Question

A 5-g lead bullet traveling in 20°C air at 300 m/s strikes a flat steel plate and stops.

What is the final temperature of the lead bullet? (Assume the bullet retains all heat.)

The melting point of lead is 327°C. The specific heat of lead is 0.128 J/g⋅°C.
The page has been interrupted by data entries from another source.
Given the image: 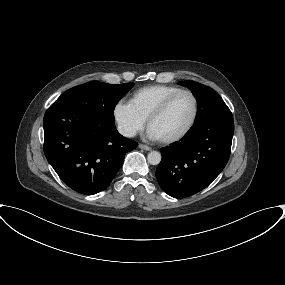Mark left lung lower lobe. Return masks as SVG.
Segmentation results:
<instances>
[{
  "label": "left lung lower lobe",
  "mask_w": 285,
  "mask_h": 285,
  "mask_svg": "<svg viewBox=\"0 0 285 285\" xmlns=\"http://www.w3.org/2000/svg\"><path fill=\"white\" fill-rule=\"evenodd\" d=\"M233 133V120L211 121L191 128L181 141L162 148L156 170L160 187L175 198L206 188L228 162Z\"/></svg>",
  "instance_id": "0a47b994"
}]
</instances>
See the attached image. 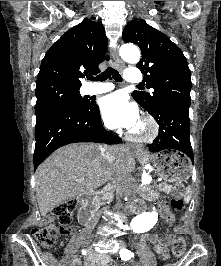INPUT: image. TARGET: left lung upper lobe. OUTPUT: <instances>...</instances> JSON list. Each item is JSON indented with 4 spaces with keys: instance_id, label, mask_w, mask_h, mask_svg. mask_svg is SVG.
I'll return each mask as SVG.
<instances>
[{
    "instance_id": "left-lung-upper-lobe-1",
    "label": "left lung upper lobe",
    "mask_w": 221,
    "mask_h": 266,
    "mask_svg": "<svg viewBox=\"0 0 221 266\" xmlns=\"http://www.w3.org/2000/svg\"><path fill=\"white\" fill-rule=\"evenodd\" d=\"M122 37L140 47L142 59L137 67L144 72L147 87L154 89L152 94L134 91L133 98L150 114L170 103L190 106L191 75L178 46L144 20L129 22Z\"/></svg>"
}]
</instances>
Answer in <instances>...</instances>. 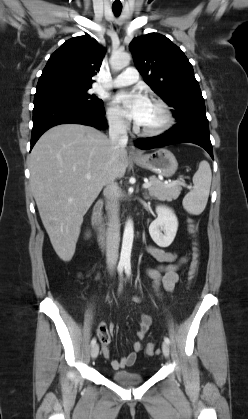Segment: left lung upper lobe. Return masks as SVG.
I'll return each mask as SVG.
<instances>
[{"label": "left lung upper lobe", "instance_id": "5c2ea615", "mask_svg": "<svg viewBox=\"0 0 248 419\" xmlns=\"http://www.w3.org/2000/svg\"><path fill=\"white\" fill-rule=\"evenodd\" d=\"M129 48L144 81L174 108L176 119L194 110L205 111L192 65L166 36L149 33L133 39Z\"/></svg>", "mask_w": 248, "mask_h": 419}]
</instances>
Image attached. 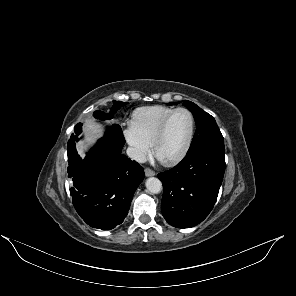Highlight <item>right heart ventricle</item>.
<instances>
[{"label":"right heart ventricle","mask_w":296,"mask_h":296,"mask_svg":"<svg viewBox=\"0 0 296 296\" xmlns=\"http://www.w3.org/2000/svg\"><path fill=\"white\" fill-rule=\"evenodd\" d=\"M173 110L162 105L139 108L132 115L130 127L140 139L151 145L160 124Z\"/></svg>","instance_id":"right-heart-ventricle-1"}]
</instances>
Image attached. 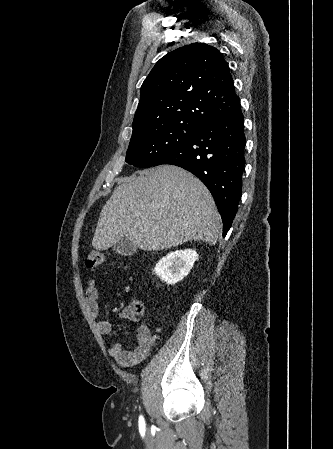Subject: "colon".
<instances>
[{"label":"colon","mask_w":333,"mask_h":449,"mask_svg":"<svg viewBox=\"0 0 333 449\" xmlns=\"http://www.w3.org/2000/svg\"><path fill=\"white\" fill-rule=\"evenodd\" d=\"M104 256L100 250L92 249L88 252L86 257V266L90 269L99 267L103 262ZM131 310L135 315H142L144 313L143 304L139 301L133 302Z\"/></svg>","instance_id":"1"}]
</instances>
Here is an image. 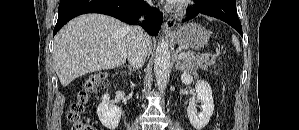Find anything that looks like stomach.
<instances>
[{"label": "stomach", "instance_id": "stomach-1", "mask_svg": "<svg viewBox=\"0 0 299 130\" xmlns=\"http://www.w3.org/2000/svg\"><path fill=\"white\" fill-rule=\"evenodd\" d=\"M171 37L180 46L199 50L207 45L210 34L198 23H186L172 32Z\"/></svg>", "mask_w": 299, "mask_h": 130}]
</instances>
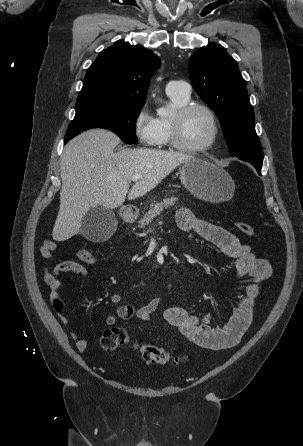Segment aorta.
Returning <instances> with one entry per match:
<instances>
[{
	"label": "aorta",
	"mask_w": 303,
	"mask_h": 446,
	"mask_svg": "<svg viewBox=\"0 0 303 446\" xmlns=\"http://www.w3.org/2000/svg\"><path fill=\"white\" fill-rule=\"evenodd\" d=\"M167 114V111L166 110H163L162 112H161V115H166Z\"/></svg>",
	"instance_id": "762f6f07"
}]
</instances>
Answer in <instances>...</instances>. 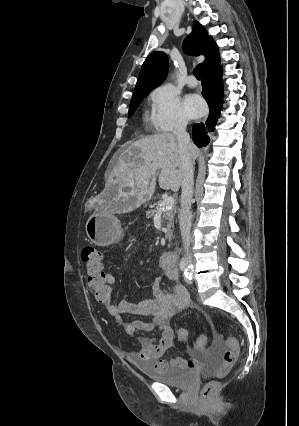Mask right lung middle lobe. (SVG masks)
<instances>
[{
	"label": "right lung middle lobe",
	"instance_id": "1",
	"mask_svg": "<svg viewBox=\"0 0 299 426\" xmlns=\"http://www.w3.org/2000/svg\"><path fill=\"white\" fill-rule=\"evenodd\" d=\"M148 93H149V91H140V92L133 94L132 99H131V103H130L129 113H128L129 118L133 115V113L135 112V110L137 109L139 104L141 103L142 99Z\"/></svg>",
	"mask_w": 299,
	"mask_h": 426
}]
</instances>
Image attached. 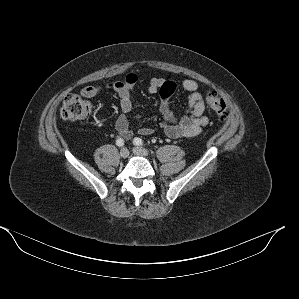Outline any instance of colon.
<instances>
[{"instance_id": "colon-1", "label": "colon", "mask_w": 299, "mask_h": 299, "mask_svg": "<svg viewBox=\"0 0 299 299\" xmlns=\"http://www.w3.org/2000/svg\"><path fill=\"white\" fill-rule=\"evenodd\" d=\"M207 105L216 113L218 118L226 122L228 119L227 105L225 101L214 93L206 96ZM92 112L91 104L79 95H67L60 109V116L67 121H81L90 116Z\"/></svg>"}]
</instances>
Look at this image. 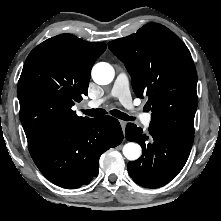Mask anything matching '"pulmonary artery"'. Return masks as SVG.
Instances as JSON below:
<instances>
[{"instance_id":"e3ab8cb5","label":"pulmonary artery","mask_w":221,"mask_h":221,"mask_svg":"<svg viewBox=\"0 0 221 221\" xmlns=\"http://www.w3.org/2000/svg\"><path fill=\"white\" fill-rule=\"evenodd\" d=\"M110 96L117 98L124 107L131 110H135L129 90L128 77L125 73H120L117 76L114 85L112 87V90L110 92ZM104 101L105 98L91 100L88 102L87 106L89 108H97ZM139 117L143 125L148 126L151 123L152 119L151 114L149 113L139 114Z\"/></svg>"}]
</instances>
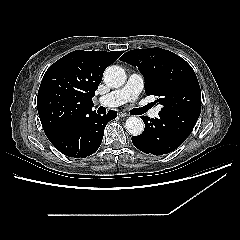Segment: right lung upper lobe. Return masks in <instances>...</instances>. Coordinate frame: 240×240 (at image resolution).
<instances>
[{
  "label": "right lung upper lobe",
  "instance_id": "cb5924a9",
  "mask_svg": "<svg viewBox=\"0 0 240 240\" xmlns=\"http://www.w3.org/2000/svg\"><path fill=\"white\" fill-rule=\"evenodd\" d=\"M122 51H73L46 71L37 98L38 114L46 136L92 111V97L104 70Z\"/></svg>",
  "mask_w": 240,
  "mask_h": 240
}]
</instances>
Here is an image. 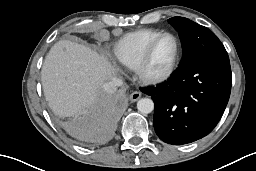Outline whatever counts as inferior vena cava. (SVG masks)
Masks as SVG:
<instances>
[{
  "label": "inferior vena cava",
  "instance_id": "obj_1",
  "mask_svg": "<svg viewBox=\"0 0 256 171\" xmlns=\"http://www.w3.org/2000/svg\"><path fill=\"white\" fill-rule=\"evenodd\" d=\"M122 85V80L120 79H113L110 82H107L103 85V89L108 93V94H113L116 92L117 87Z\"/></svg>",
  "mask_w": 256,
  "mask_h": 171
}]
</instances>
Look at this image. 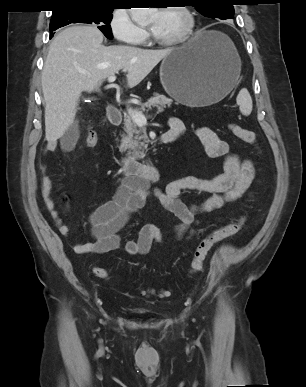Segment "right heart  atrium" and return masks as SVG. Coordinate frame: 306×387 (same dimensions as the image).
<instances>
[{"label": "right heart atrium", "mask_w": 306, "mask_h": 387, "mask_svg": "<svg viewBox=\"0 0 306 387\" xmlns=\"http://www.w3.org/2000/svg\"><path fill=\"white\" fill-rule=\"evenodd\" d=\"M109 28L113 37L123 44L139 45L147 38L146 30L132 19L130 11L125 8L113 10Z\"/></svg>", "instance_id": "obj_1"}]
</instances>
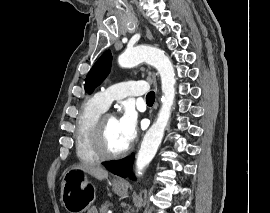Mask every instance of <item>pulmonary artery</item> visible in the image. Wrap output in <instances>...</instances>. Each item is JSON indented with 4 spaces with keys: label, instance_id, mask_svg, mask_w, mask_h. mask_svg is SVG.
<instances>
[{
    "label": "pulmonary artery",
    "instance_id": "e3ab8cb5",
    "mask_svg": "<svg viewBox=\"0 0 270 213\" xmlns=\"http://www.w3.org/2000/svg\"><path fill=\"white\" fill-rule=\"evenodd\" d=\"M147 92V85L144 81H123L116 83L95 94L96 102L104 109H107L114 100H121L129 96H141Z\"/></svg>",
    "mask_w": 270,
    "mask_h": 213
}]
</instances>
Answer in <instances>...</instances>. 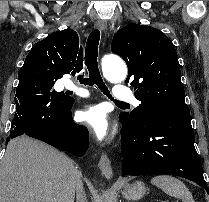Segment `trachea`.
<instances>
[{"instance_id":"1","label":"trachea","mask_w":209,"mask_h":202,"mask_svg":"<svg viewBox=\"0 0 209 202\" xmlns=\"http://www.w3.org/2000/svg\"><path fill=\"white\" fill-rule=\"evenodd\" d=\"M99 41H100V31L98 29L93 30L86 43V48H85V64L87 66L88 72H89V77L84 78L82 76H78V80L80 84L88 85V86H93L97 85V87L100 89V91L105 94L109 99L114 101L116 104H126L121 101L114 100L112 95L110 94L107 86L105 85L99 69H98V62H97V57H98V46H99Z\"/></svg>"}]
</instances>
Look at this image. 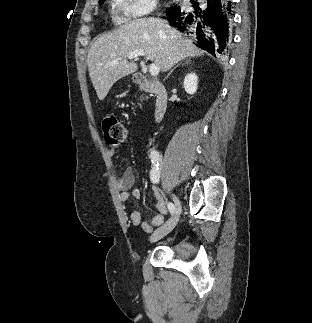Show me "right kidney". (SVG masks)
<instances>
[{"instance_id":"ca27d5eb","label":"right kidney","mask_w":312,"mask_h":323,"mask_svg":"<svg viewBox=\"0 0 312 323\" xmlns=\"http://www.w3.org/2000/svg\"><path fill=\"white\" fill-rule=\"evenodd\" d=\"M183 88L187 94H195L198 88V76L196 74H187Z\"/></svg>"}]
</instances>
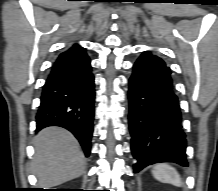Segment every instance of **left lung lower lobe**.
Segmentation results:
<instances>
[{
    "label": "left lung lower lobe",
    "mask_w": 218,
    "mask_h": 191,
    "mask_svg": "<svg viewBox=\"0 0 218 191\" xmlns=\"http://www.w3.org/2000/svg\"><path fill=\"white\" fill-rule=\"evenodd\" d=\"M129 129L134 173L156 162L187 167L186 139L170 68L143 53L129 79Z\"/></svg>",
    "instance_id": "obj_1"
}]
</instances>
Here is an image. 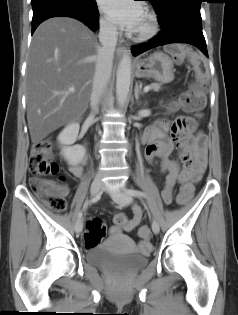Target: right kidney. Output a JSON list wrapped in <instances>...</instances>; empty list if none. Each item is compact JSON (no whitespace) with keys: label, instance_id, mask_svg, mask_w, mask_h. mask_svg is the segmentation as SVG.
<instances>
[{"label":"right kidney","instance_id":"1","mask_svg":"<svg viewBox=\"0 0 238 315\" xmlns=\"http://www.w3.org/2000/svg\"><path fill=\"white\" fill-rule=\"evenodd\" d=\"M79 128L78 123H72L65 127L57 138L62 156L73 166L79 164L85 155V148L82 145H73L77 140Z\"/></svg>","mask_w":238,"mask_h":315}]
</instances>
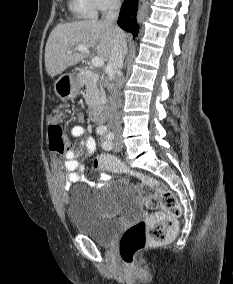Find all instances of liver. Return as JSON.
Returning <instances> with one entry per match:
<instances>
[{
    "mask_svg": "<svg viewBox=\"0 0 233 284\" xmlns=\"http://www.w3.org/2000/svg\"><path fill=\"white\" fill-rule=\"evenodd\" d=\"M116 27L105 20H84L58 24L50 33L45 48V67L49 76L61 74L76 65L87 53L76 51L79 45L93 49L97 57L110 60Z\"/></svg>",
    "mask_w": 233,
    "mask_h": 284,
    "instance_id": "6515ba94",
    "label": "liver"
}]
</instances>
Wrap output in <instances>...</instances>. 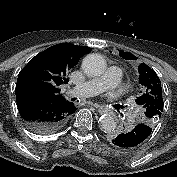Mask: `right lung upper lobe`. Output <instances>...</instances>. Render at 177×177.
<instances>
[{
	"label": "right lung upper lobe",
	"mask_w": 177,
	"mask_h": 177,
	"mask_svg": "<svg viewBox=\"0 0 177 177\" xmlns=\"http://www.w3.org/2000/svg\"><path fill=\"white\" fill-rule=\"evenodd\" d=\"M90 51L87 46L69 43L54 45L39 53L20 71L16 96H38L51 100H65L60 86L68 83V73L79 59Z\"/></svg>",
	"instance_id": "cb5924a9"
}]
</instances>
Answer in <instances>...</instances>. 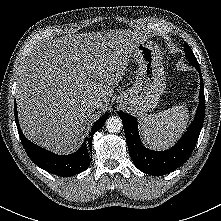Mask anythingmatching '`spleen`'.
Wrapping results in <instances>:
<instances>
[{
    "mask_svg": "<svg viewBox=\"0 0 221 221\" xmlns=\"http://www.w3.org/2000/svg\"><path fill=\"white\" fill-rule=\"evenodd\" d=\"M189 119L185 103L154 115L140 117V131L147 144L165 149L183 133Z\"/></svg>",
    "mask_w": 221,
    "mask_h": 221,
    "instance_id": "3e777b00",
    "label": "spleen"
}]
</instances>
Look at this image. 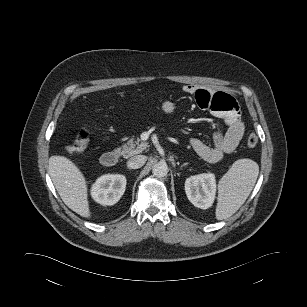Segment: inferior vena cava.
<instances>
[{"mask_svg":"<svg viewBox=\"0 0 307 307\" xmlns=\"http://www.w3.org/2000/svg\"><path fill=\"white\" fill-rule=\"evenodd\" d=\"M146 162V156L137 155L131 157L127 162V167L130 169H138L141 168Z\"/></svg>","mask_w":307,"mask_h":307,"instance_id":"obj_1","label":"inferior vena cava"}]
</instances>
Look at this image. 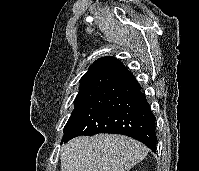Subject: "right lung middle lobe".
I'll return each mask as SVG.
<instances>
[{
  "label": "right lung middle lobe",
  "instance_id": "1",
  "mask_svg": "<svg viewBox=\"0 0 199 171\" xmlns=\"http://www.w3.org/2000/svg\"><path fill=\"white\" fill-rule=\"evenodd\" d=\"M113 78V76L107 75L96 76L80 83L79 93L74 100V110L64 127V135L75 120L78 113L87 105L91 98L104 86H106Z\"/></svg>",
  "mask_w": 199,
  "mask_h": 171
}]
</instances>
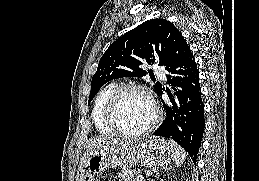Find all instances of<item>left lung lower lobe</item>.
Returning a JSON list of instances; mask_svg holds the SVG:
<instances>
[{
  "mask_svg": "<svg viewBox=\"0 0 259 181\" xmlns=\"http://www.w3.org/2000/svg\"><path fill=\"white\" fill-rule=\"evenodd\" d=\"M167 81L176 99L170 96L165 104L166 118L154 135L171 138L181 145L196 163L205 128L204 104L201 98L199 71L191 50L183 36L175 39L167 59ZM164 87L158 92L160 95Z\"/></svg>",
  "mask_w": 259,
  "mask_h": 181,
  "instance_id": "1",
  "label": "left lung lower lobe"
}]
</instances>
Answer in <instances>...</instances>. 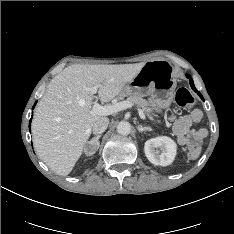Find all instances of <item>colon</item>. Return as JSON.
I'll return each mask as SVG.
<instances>
[{
	"mask_svg": "<svg viewBox=\"0 0 234 234\" xmlns=\"http://www.w3.org/2000/svg\"><path fill=\"white\" fill-rule=\"evenodd\" d=\"M175 101L178 106L188 108L194 104L195 98L187 88L181 87L175 93ZM200 153L201 148L198 145H191L188 149V157L190 159L198 158Z\"/></svg>",
	"mask_w": 234,
	"mask_h": 234,
	"instance_id": "obj_1",
	"label": "colon"
}]
</instances>
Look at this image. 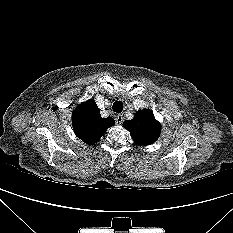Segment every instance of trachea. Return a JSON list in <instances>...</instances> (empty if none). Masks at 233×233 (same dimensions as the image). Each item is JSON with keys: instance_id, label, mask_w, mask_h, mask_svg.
Wrapping results in <instances>:
<instances>
[{"instance_id": "1", "label": "trachea", "mask_w": 233, "mask_h": 233, "mask_svg": "<svg viewBox=\"0 0 233 233\" xmlns=\"http://www.w3.org/2000/svg\"><path fill=\"white\" fill-rule=\"evenodd\" d=\"M113 111L116 113H121L123 111V104L120 101H116L113 104Z\"/></svg>"}]
</instances>
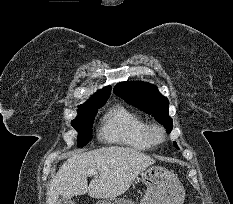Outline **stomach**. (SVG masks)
Returning a JSON list of instances; mask_svg holds the SVG:
<instances>
[{"instance_id":"0dacf381","label":"stomach","mask_w":233,"mask_h":204,"mask_svg":"<svg viewBox=\"0 0 233 204\" xmlns=\"http://www.w3.org/2000/svg\"><path fill=\"white\" fill-rule=\"evenodd\" d=\"M139 180L147 186L140 204H183L185 190L171 171L151 166L140 171ZM97 204H135L127 199H104Z\"/></svg>"}]
</instances>
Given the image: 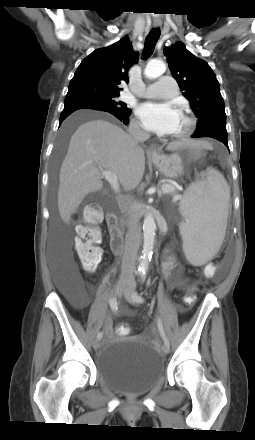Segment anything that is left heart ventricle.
Returning <instances> with one entry per match:
<instances>
[{
    "label": "left heart ventricle",
    "mask_w": 255,
    "mask_h": 440,
    "mask_svg": "<svg viewBox=\"0 0 255 440\" xmlns=\"http://www.w3.org/2000/svg\"><path fill=\"white\" fill-rule=\"evenodd\" d=\"M185 125H186V122H185L184 117L181 114H179L178 123H177L176 130L174 133L176 134V133L180 132L185 127Z\"/></svg>",
    "instance_id": "1"
}]
</instances>
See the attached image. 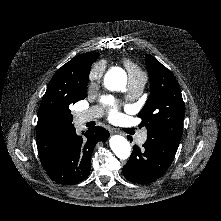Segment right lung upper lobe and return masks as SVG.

The heat of fusion of lead is:
a. 227°Cb. 260°Cc. 293°Cd. 327°C

Answer 1

To solve this problem it is necessary to apply the concepts related to the Kinetic Energy and the Energy Produced by the heat loss. In mathematical terms kinetic energy can be described as:

`KE = (1)/(2) mv^2`

Where,

m = Mass

v = Velocity

Replacing we have that the Total Kinetic Energy is

`KE = (1)/(2) mv^2`

`KE = (1)/(2) (5*10^(-3))(300)^2`

`KE =  225J`

On the other hand the required Energy to heat up t melting point is

`Q_1 = mC_p \Delta T`

`Q_2 = L_f m`

Where,

m = Mass

`C_p =`Specific Heat

`\Delta T =`Change at temperature

`L_f =` Latent heat of fussion

Heat required to heat up to melting point,

`Q = Q_1+Q_2`

`Q = mC_p \Delta T+L_f m`

`Q = 5*0.128*(327-20) + 5*24.7`

`Q = 310J`

The energy required to melt is larger than the kinetic energy. Therefore the heat of fusion of lead would be 327 ° C: The melting point of lead.